PROBLEM TO SOLVE ▸ Write out again, word for word, the lines below from the line that holds "Manual de Usuario Digital Juegos de" through the line that holds "фундаментальную теорию и", omitting pictures.

LISTED RECORDS ▸
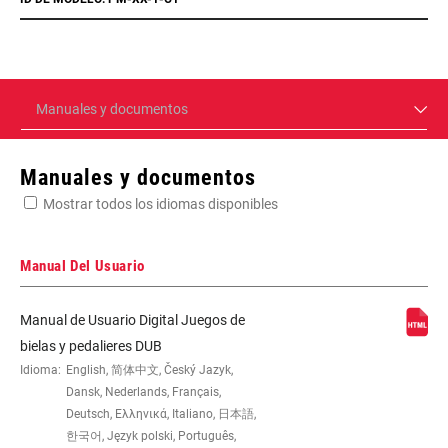
Manuales y documentos
Manuales y documentos
Mostrar todos los idiomas disponibles
Manual Del Usuario
Manual de Usuario Digital Juegos de
bielas y pedalieres DUB
Idioma:
English, 简体中文, Český Jazyk,
Dansk, Nederlands, Français,
Deutsch, Ελληνικά, Italiano, 日本語,
한국어, Język polski, Português,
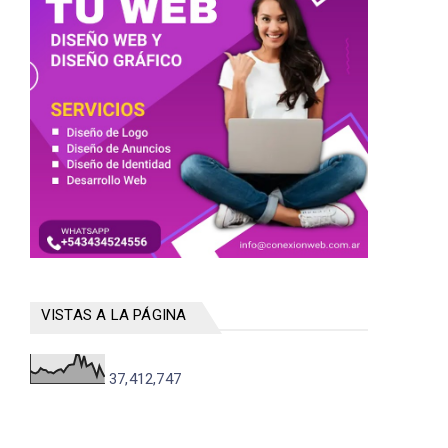
VISTAS A LA PÁGINA
37,412,747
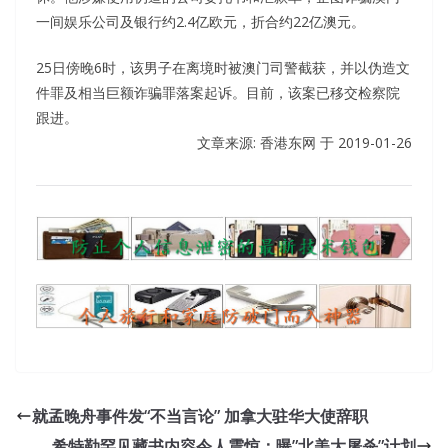
一间娱乐公司及银行约2.4亿欧元，折合约22亿澳元。
25日傍晚6时，该男子在离境时被澳门司警截获，并以伪造文
件罪及相当巨额诈骗罪落案起诉。目前，该案已移交检察院
跟进。
文章来源: 香港东网 于
2019-01-26
就孟晚舟事件发“不当言论” 加拿大驻华大使辞职
希特勒罕见藏书内容令人震惊：曝”北美大屠杀”计划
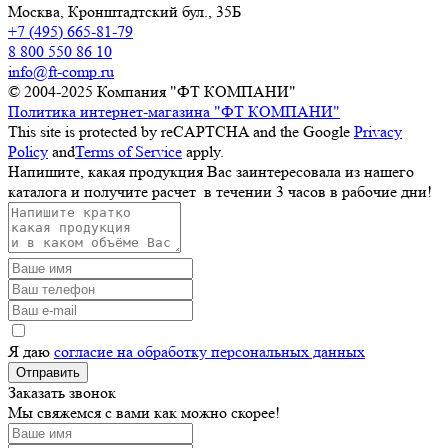
Москва,
Кронштадтский бул., 35Б
+7 (495) 665-81-79
8 800 550 86 10
info@ft-comp.ru
© 2004-2025
Компания "ФТ КОМПАНИ"
Политика интернет-магазина "ФТ КОМПАНИ"
This site is protected by reCAPTCHA and the Google
Privacy
Policy
and
Terms of Service
apply.
Напишите, какая продукция Вас заинтересовала из нашего
каталога и получите расчет
в течении 3 часов
в рабочие дни!
Я даю
согласие на обработку персональных данных
Отправить
Заказать звонок
Мы свяжемся с вами как можно скорее!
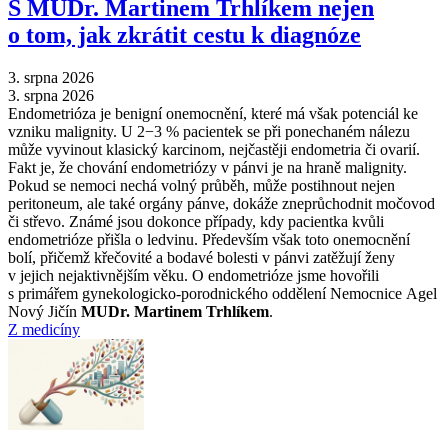
S MUDr. Martinem Trhlíkem nejen
o tom, jak zkrátit cestu k diagnóze
3. srpna 2026
3. srpna 2026
Endometrióza je benigní onemocnění, které má však potenciál ke
vzniku malignity. U 2−3 % pacientek se při ponechaném nálezu
může vyvinout klasický karcinom, nejčastěji endometria či ovarií.
Fakt je, že chování endometriózy v pánvi je na hraně malignity.
Pokud se nemoci nechá volný průběh, může postihnout nejen
peritoneum, ale také orgány pánve, dokáže zneprůchodnit močovod
či střevo. Známé jsou dokonce případy, kdy pacientka kvůli
endometrióze přišla o ledvinu. Především však toto onemocnění
bolí, přičemž křečovité a bodavé bolesti v pánvi zatěžují ženy
v jejich nejaktivnějším věku. O endometrióze jsme hovořili
s primářem gynekologicko-porodnického oddělení Nemocnice Agel
Nový Jičín
MUDr. Martinem Trhlíkem
.
Z medicíny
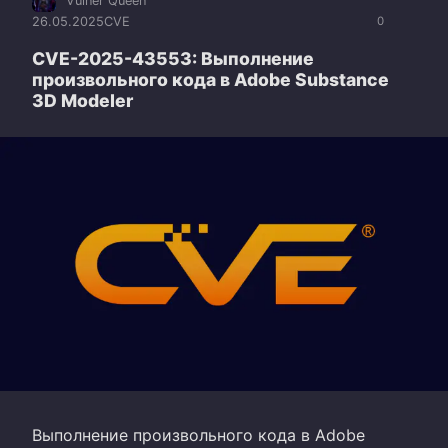
Vulner Queen
26.05.2025
CVE
0
CVE-2025-43553: Выполнение
произвольного кода в Adobe Substance
3D Modeler
Выполнение произвольного кода в Adobe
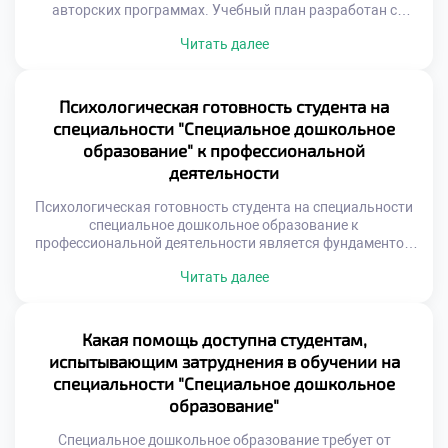
авторских программах. Учебный план разработан с
учетом современных требований инклюзии. Он сочетает
Читать далее
фундаментальную теорию и интенсивную практику.
Студенты получают знания, востребованные на рынке
труда сегодня. Программа регулярно обновляется
согласно новым стандартам образования. Важно подать
Психологическая готовность студента на
документы в техникум после школы для старта карьеры.
специальности "Специальное дошкольное
Абитуриенты выбирают […]
образование" к профессиональной
деятельности
Психологическая готовность студента на специальности
специальное дошкольное образование к
профессиональной деятельности является фундаментом
успеха. Без внутренней устойчивости знания остаются
Читать далее
мертвым грузом. Педагог работает с уязвимыми
категориями детей. Эмоциональный ресурс специалиста
определяет качество помощи. Личностная зрелость
важнее академических оценок в дипломе. Формирование
Какая помощь доступна студентам,
готовности происходит постепенно в процессе учебы. Это
испытывающим затруднения в обучении на
не одномоментный акт, а длительная трансформация.
специальности "Специальное дошкольное
Студент […]
образование"
Специальное дошкольное образование требует от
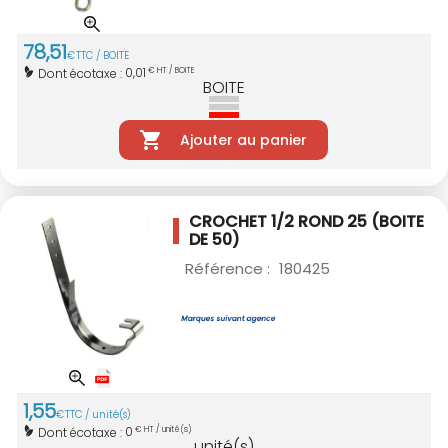
78
,
51
€
TTC / BOITE
0,01
Dont écotaxe :
€ HT / BOITE
BOITE
Ajouter au panier
CROCHET 1/2 ROND 25
(BOITE
DE 50)
Référence :
180425
1
,
55
€
TTC / unité(s)
0
Dont écotaxe :
€ HT / unité(s)
unité(s)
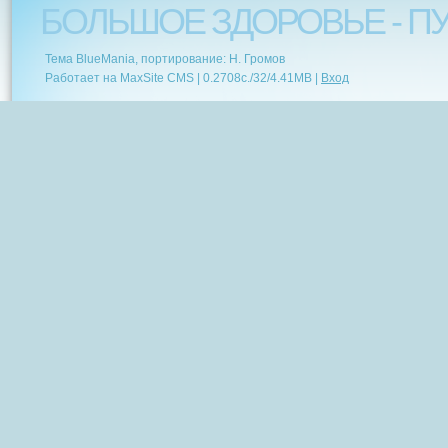
БОЛЬШОЕ ЗДОРОВЬЕ - ПУ
Тема BlueMania, портирование: Н. Громов
Работает на MaxSite CMS |
0.2708c.
/
32
/
4.41MB
|
Вход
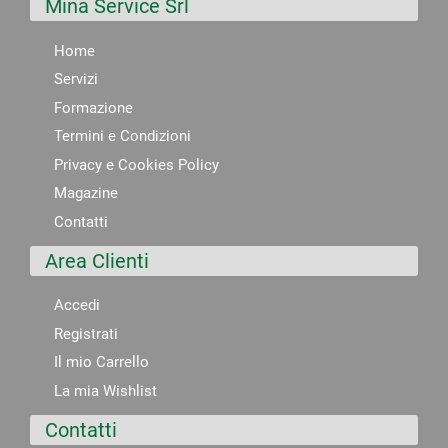
Mina Service Srl
Home
Servizi
Formazione
Termini e Condizioni
Privacy e Cookies Policy
Magazine
Contatti
Area Clienti
Accedi
Registrati
Il mio Carrello
La mia Wishlist
Contatti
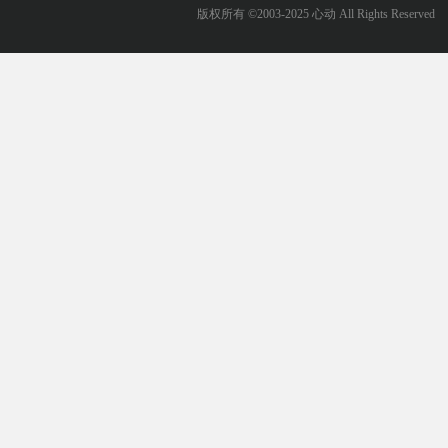
版权所有 ©2003-2025 心动 All Rights Reserved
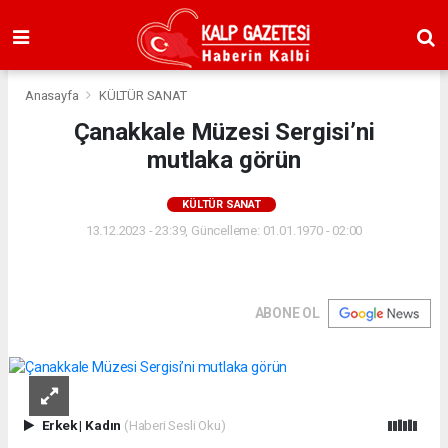
Anasayfa
KÜLTÜR SANAT
Çanakkale Müzesi Sergisi’ni
mutlaka görün
KÜLTÜR SANAT
13.12.2023 - 23:39, Güncelleme: 01.01.1970 - 02:00
ABONE OL
Erkek
|
Kadın
(Haberi Sesli Oku)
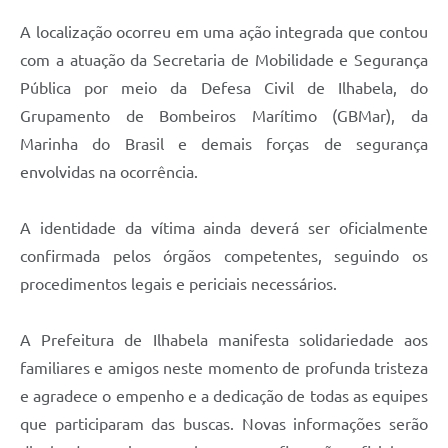
A localização ocorreu em uma ação integrada que contou
com a atuação da Secretaria de Mobilidade e Segurança
Pública por meio da Defesa Civil de Ilhabela, do
Grupamento de Bombeiros Marítimo (GBMar), da
Marinha do Brasil e demais forças de segurança
envolvidas na ocorrência.
A identidade da vítima ainda deverá ser oficialmente
confirmada pelos órgãos competentes, seguindo os
procedimentos legais e periciais necessários.
A Prefeitura de Ilhabela manifesta solidariedade aos
familiares e amigos neste momento de profunda tristeza
e agradece o empenho e a dedicação de todas as equipes
que participaram das buscas. Novas informações serão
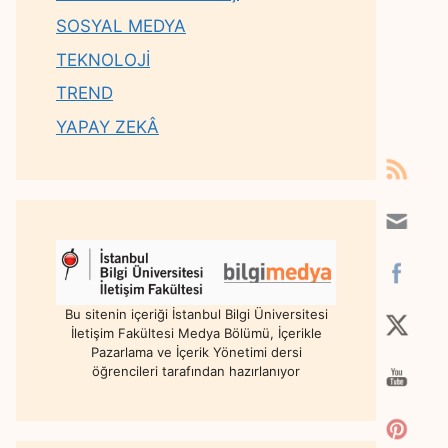
SOSYAL MEDYA
TEKNOLOJİ
TREND
YAPAY ZEKÂ
Bu sitenin içeriği İstanbul Bilgi Üniversitesi
İletişim Fakültesi Medya Bölümü, İçerikle
Pazarlama ve İçerik Yönetimi dersi
öğrencileri tarafından hazırlanıyor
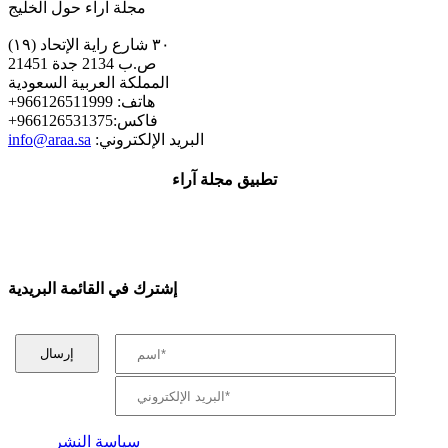
مجلة اراء حول الخليج
٣٠ شارع راية الإتحاد (١٩)
ص.ب 2134 جدة 21451
المملكة العربية السعودية
+هاتف: 966126511999
+فاكس:966126531375
:البريد الإلكتروني
info@araa.sa
تطبيق مجلة آراء
إشترك في القائمة البريدية
سياسة النشر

EXERCISE SOLUTION ▸
Manual de Usuario Digital Juegos de
bielas y pedalieres DUB
Idioma:
English, 简体中文, Český Jazyk,
Dansk, Nederlands, Français,
Deutsch, Ελληνικά, Italiano, 日本語,
한국어, Język polski, Português,
VISTAS A LA PÁGINA
37,412,747
一间娱乐公司及银行约2.4亿欧元，折合约22亿澳元。
25日傍晚6时，该男子在离境时被澳门司警截获，并以伪造文
件罪及相当巨额诈骗罪落案起诉。目前，该案已移交检察院
跟进。
文章来源: 香港东网 于
2019-01-26
就孟晚舟事件发“不当言论” 加拿大驻华大使辞职
希特勒罕见藏书内容令人震惊：曝”北美大屠杀”计划
Москва,
Кронштадтский бул., 35Б
+7 (495) 665-81-79
8 800 550 86 10
info@ft-comp.ru
© 2004-2025
Компания "ФТ КОМПАНИ"
Политика интернет-магазина "ФТ КОМПАНИ"
This site is protected by reCAPTCHA and the Google
Privacy
Policy
and
Terms of Service
apply.
Напишите, какая продукция Вас заинтересовала из нашего
каталога и получите расчет
в течении 3 часов
в рабочие дни!
Я даю
согласие на обработку персональных данных
Отправить
Заказать звонок
Мы свяжемся с вами как можно скорее!
S MUDr. Martinem Trhlíkem nejen
o tom, jak zkrátit cestu k diagnóze
3. srpna 2026
3. srpna 2026
Endometrióza je benigní onemocnění, které má však potenciál ke
vzniku malignity. U 2−3 % pacientek se při ponechaném nálezu
může vyvinout klasický karcinom, nejčastěji endometria či ovarií.
Fakt je, že chování endometriózy v pánvi je na hraně malignity.
Pokud se nemoci nechá volný průběh, může postihnout nejen
peritoneum, ale také orgány pánve, dokáže zneprůchodnit močovod
či střevo. Známé jsou dokonce případy, kdy pacientka kvůli
endometrióze přišla o ledvinu. Především však toto onemocnění
bolí, přičemž křečovité a bodavé bolesti v pánvi zatěžují ženy
v jejich nejaktivnějším věku. O endometrióze jsme hovořili
s primářem gynekologicko-porodnického oddělení Nemocnice Agel
Nový Jičín
MUDr. Martinem Trhlíkem
.
Z medicíny
Vulner Queen
26.05.2025
CVE
0
CVE-2025-43553: Выполнение
произвольного кода в Adobe Substance
3D Modeler
Выполнение произвольного кода в Adobe
авторских программах. Учебный план разработан с
учетом современных требований инклюзии. Он сочетает
Читать далее
фундаментальную теорию и интенсивную практику.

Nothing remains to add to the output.